Note the "I think [...] almost everyone would get this question right (though I’d love to do the experiment)". This is a familiar state. Widespread. Call it, teachers who have not yet had their "oh shit!" moment.

One of the blog comments points at Eric Mazur's (Harvard, physics) oft-repeated talk "Confessions of a Converted Lecturer". Who describes the first time he gave students a Force Concept Inventory. Worried about wasting their time with such easy questions. :) Unaware physics education research was about to become a focus of his career.

Many have been surprised by "Minds of Our Own" (1997) https://www.learner.org/resources/series26.html The short (3 min) introductory video shows MIT and Harvard students struggling to light a bulb with a battery and a wire. Full episodes are below (by clicking on "VoD" buttons).

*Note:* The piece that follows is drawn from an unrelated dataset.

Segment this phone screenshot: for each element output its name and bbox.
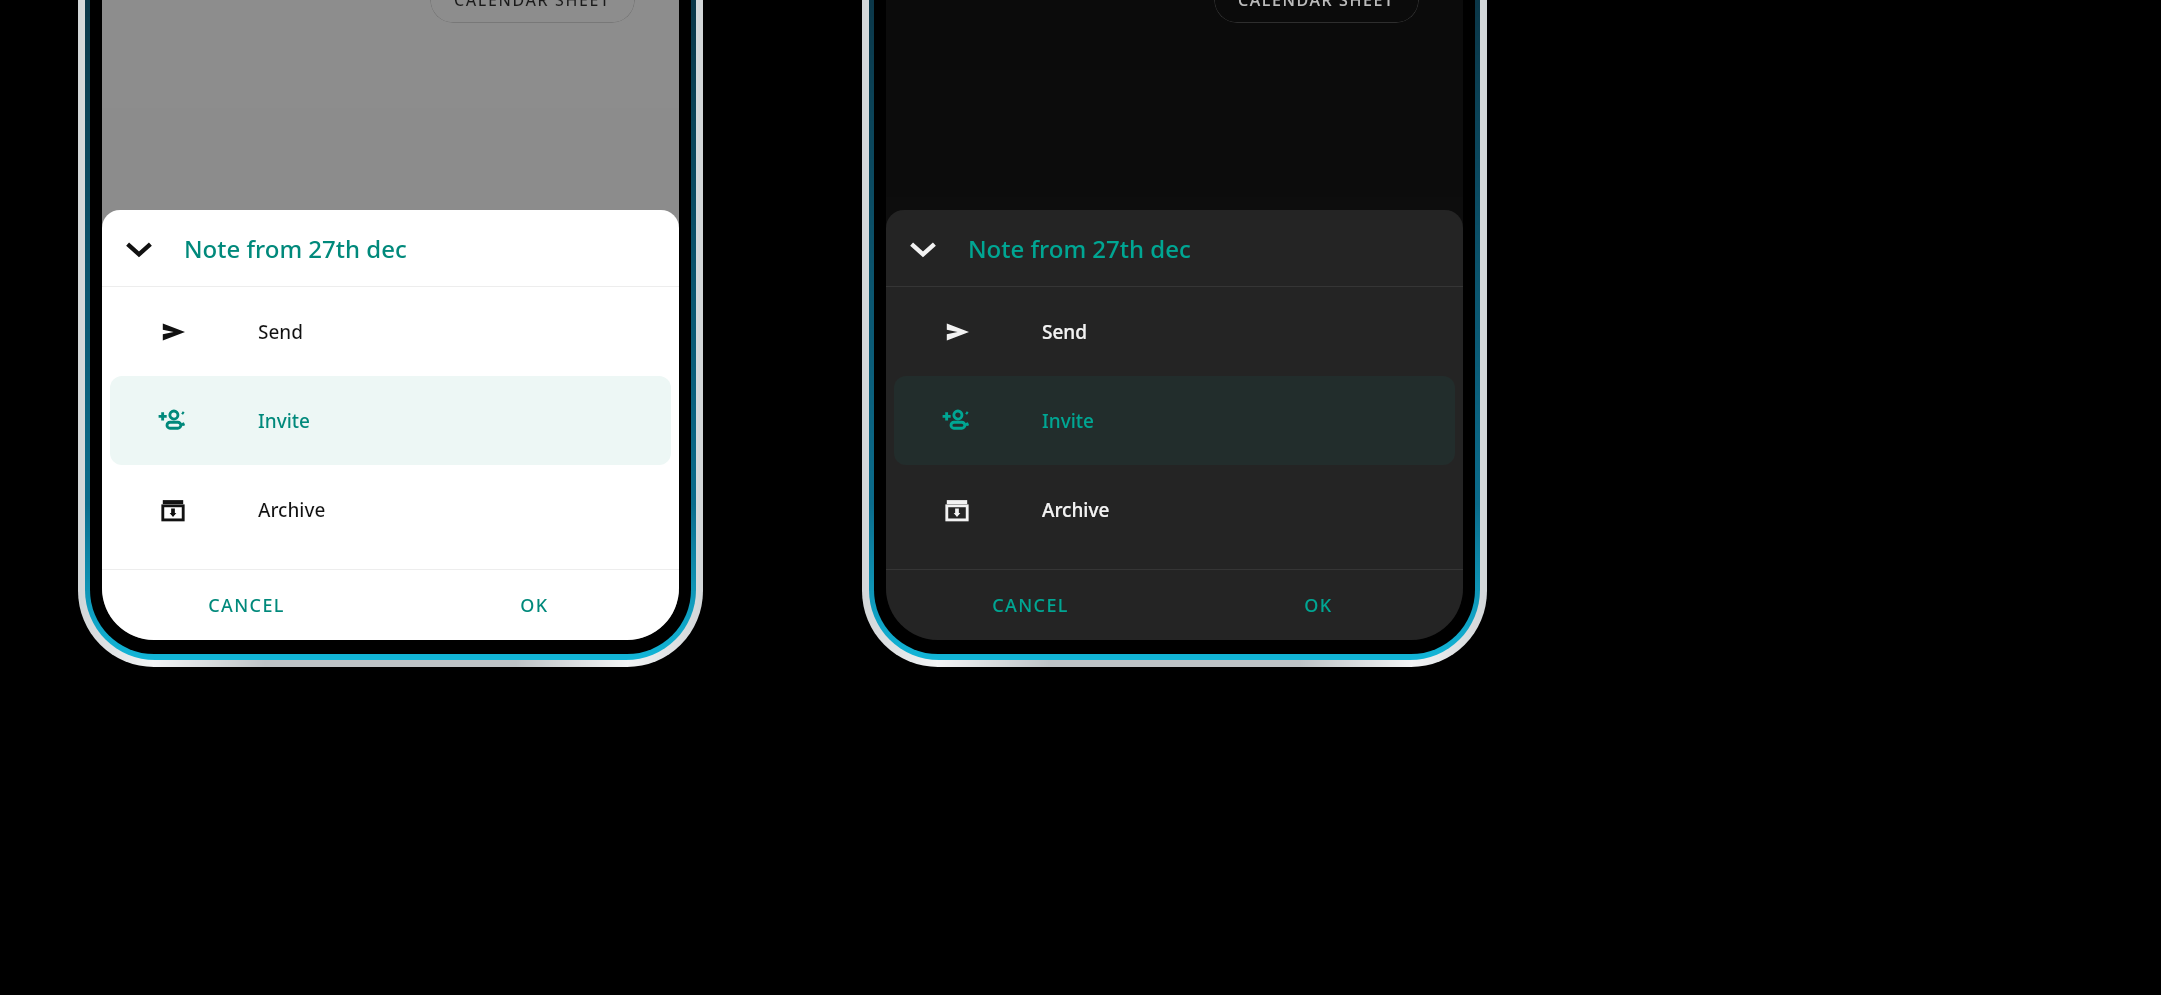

Harvard Center for Astrophysics has both first-tier astronomy and astronomy education programs. When meeting a new CfA graduate student, I've a little drill, prompting for the color of the Sun, and then of sunlight. They almost always get the first wrong, and then get a conflict, often with a nice "oh, wait, that doesn't make sense does it" moment. The collision of two bits of non-integrated and flawed understanding. Of the few who get it right, halfish (but small N) learned it from CfA instruction on common misconceptions in astronomy education, rather than from their own astronomy education.

But perhaps mathematics is doing better at robust integrated understanding than are astronomy, physics, chemistry, biology and medical school. It seems possible at least.

It's not just people who have had, or not had, their "oh shit!" moment. Professions too. Medicine realizing that medical errors were a major cause of mortality. Realizing even cheap easy universally-approved interventions (aspirin for ER chest pain) weren't consistently being executed. Realizing other industries had decades of experience on how to pursue quality, to which medicine had been oblivious. When the New York Times babbles about "Truth" and "The Journalism You Deserve", I shake my head and think, there's a field that has no clue how badly it's doing, how much work on process quality it's unaware of; a field that has not yet had its "oh shit!" moment.